Update from OP: In zsh I can accomplish this with fc -l $2 $2

use "!" to execute commands with same parameter in a script

In a shell, I run following commands without problem,
ls -al
!ls
the second invocation to ls also list files with -al flag. However, when I put the above script to a bash script, complaints are thrown,
!ls, command not found.
how to realise the same effects in script?
You would need to turn on both command history and !-style history expansion in your script (both are off by default in non-interactive shells):
set -o history
set -o histexpand
The expanded command is also echoed to standard error, just like in an interactive shell. You can prevent that by turning on the histverify shell option (shopt -s histverify), but in a non-interactive shell, that seems to make the history expansion a null-op.

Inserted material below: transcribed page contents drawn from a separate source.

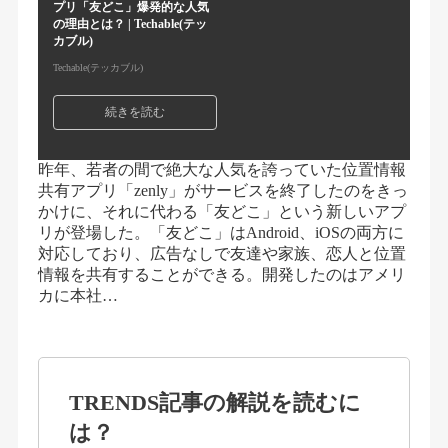
プリ「友どこ」爆発的な人気
の理由とは？ | Techable(テッ
カブル)
Techable(テッカブル)
続きを読む
昨年、若者の間で絶大な人気を誇っていた位置情報
共有アプリ「zenly」がサービスを終了したのをきっ
かけに、それに代わる「友どこ」という新しいアプ
リが登場した。「友どこ」はAndroid、iOSの両方に
対応しており、広告なしで友達や家族、恋人と位置
情報を共有することができる。開発したのはアメリ
カに本社…
TRENDS記事の解説を読むに
は？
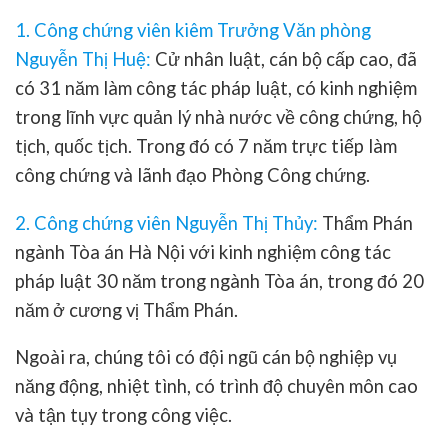
1. Công chứng viên kiêm Trưởng Văn phòng
Nguyễn Thị Huệ
:
Cử nhân luật, cán bộ cấp cao, đã
có 31 năm làm công tác pháp luật, có kinh nghiệm
trong lĩnh vực quản lý nhà nước về công chứng, hộ
tịch, quốc tịch. Trong đó có 7 năm trực tiếp làm
công chứng và lãnh đạo Phòng Công chứng.
2. Công chứng viên Nguyễn Thị Thủy:
Thẩm Phán
ngành Tòa án Hà Nội với kinh nghiệm công tác
pháp luật 30 năm trong ngành Tòa án, trong đó 20
năm ở cương vị Thẩm Phán.
Ngoài ra, chúng tôi có đội ngũ cán bộ nghiệp vụ
năng động, nhiệt tình, có trình độ chuyên môn cao
và tận tụy trong công việc.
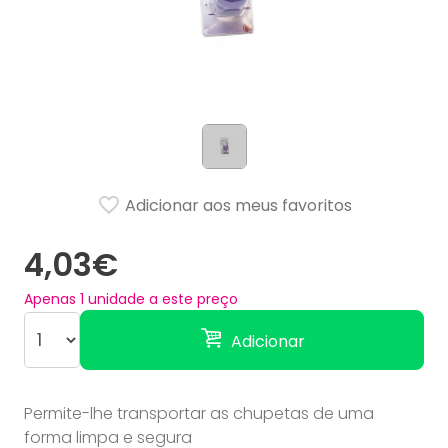
Adicionar aos meus favoritos
4,03€
Apenas
1
unidade a este preço
Adicionar
Permite-lhe transportar as chupetas de uma
forma limpa e segura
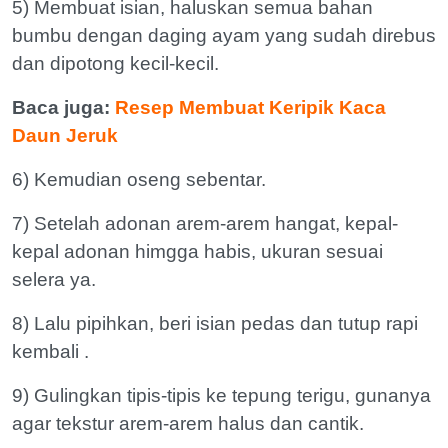
5) Membuat isian, haluskan semua bahan
bumbu dengan daging ayam yang sudah direbus
dan dipotong kecil-kecil.
Baca juga:
Resep Membuat Keripik Kaca
Daun Jeruk
6) Kemudian oseng sebentar.
7) Setelah adonan arem-arem hangat, kepal-
kepal adonan himgga habis, ukuran sesuai
selera ya.
8) Lalu pipihkan, beri isian pedas dan tutup rapi
kembali .
9) Gulingkan tipis-tipis ke tepung terigu, gunanya
agar tekstur arem-arem halus dan cantik.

Well, I wanted to have this working as well, and I have to tell everybody that the set -o history ; set -o histexpand method will not work in bash 4.x. It's not meant to be used there, anyway, since there are better ways to accomplish this.
First of all, a rather trivial example, just wanting to execute history in a script:
(bash 4.x or higher ONLY)
#!/bin/bash -i
history
Short answer: it works!!
The spanking new -i option stands for interactive, and history will work. But for what purpose?
Quoting Michael H.'s comment from the OP:
"Although you can enable this, this is bad programming practice. It will make your scripts (...) hard to understand. There is a reason it is disabled by default. Why do you want to do this?"
Yes, why? What is the deeper sense of this?
Well, THERE IS, which I'm going to demonstrate in the follow-up section.
My history buffer has grown HUGE, while some of those lines are script one-liners, which I really would not want to retype every time. But sometimes, I also want to alter these lines a little, because I probably want to give a third parameter, whereas I had only needed two in total before.
So here's an ideal way of using the bash 4.0+ feature to invoke history:
$ history
(...)
<lots of lines>
(...)
1234 while IFS='whatever' read [[ $whatever -lt max ]]; do ... ; done < <(workfile.fil)
<25 more lines>
So 1234 from history is exactly the line we want. Surely, we could take the mouse and move there, chucking the whole line in the primary buffer? But we're on *NIX, so why can't we make our life a bit easier?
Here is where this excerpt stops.